● **EXERCISE INSTRUCTIONS**
Within the entries below, find each line containing the word "nous" and copy it.

(Extracted page text data)

=======

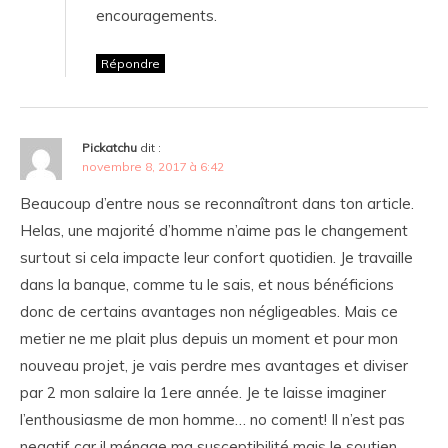
encouragements.
Répondre
Pickatchu
dit :
novembre 8, 2017 à 6:42
Beaucoup d’entre nous se reconnaîtront dans ton article.
Helas, une majorité d’homme n’aime pas le changement
surtout si cela impacte leur confort quotidien. Je travaille
dans la banque, comme tu le sais, et nous bénéficions
donc de certains avantages non négligeables. Mais ce
metier ne me plait plus depuis un moment et pour mon
nouveau projet, je vais perdre mes avantages et diviser
par 2 mon salaire la 1ere année. Je te laisse imaginer
l’enthousiasme de mon homme… no coment! Il n’est pas
negatif car il ménage ma susceptibilité mais le soutien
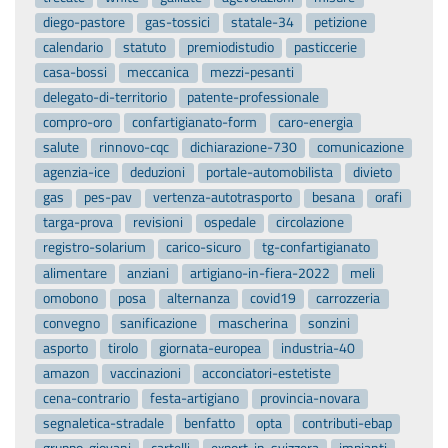
diego-pastore
gas-tossici
statale-34
petizione
calendario
statuto
premiodistudio
pasticcerie
casa-bossi
meccanica
mezzi-pesanti
delegato-di-territorio
patente-professionale
compro-oro
confartigianato-form
caro-energia
salute
rinnovo-cqc
dichiarazione-730
comunicazione
agenzia-ice
deduzioni
portale-automobilista
divieto
gas
pes-pav
vertenza-autotrasporto
besana
orafi
targa-prova
revisioni
ospedale
circolazione
registro-solarium
carico-sicuro
tg-confartigianato
alimentare
anziani
artigiano-in-fiera-2022
meli
omobono
posa
alternanza
covid19
carrozzeria
convegno
sanificazione
mascherina
sonzini
asporto
tirolo
giornata-europea
industria-40
amazon
vaccinazioni
acconciatori-estetiste
cena-contrario
festa-artigiano
provincia-novara
segnaletica-stradale
benfatto
opta
contributi-ebap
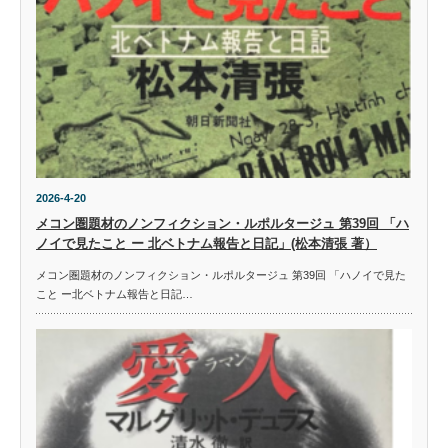
2026-4-20
メコン圏題材のノンフィクション・ルポルタージュ 第39回 「ハ
ノイで見たこと ー 北ベトナム報告と日記」(松本清張 著）
メコン圏題材のノンフィクション・ルポルタージュ 第39回 「ハノイで見た
こと ー北ベトナム報告と日記…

=======

● **EXPECTED ANSWER**
Beaucoup d’entre nous se reconnaîtront dans ton article.
dans la banque, comme tu le sais, et nous bénéficions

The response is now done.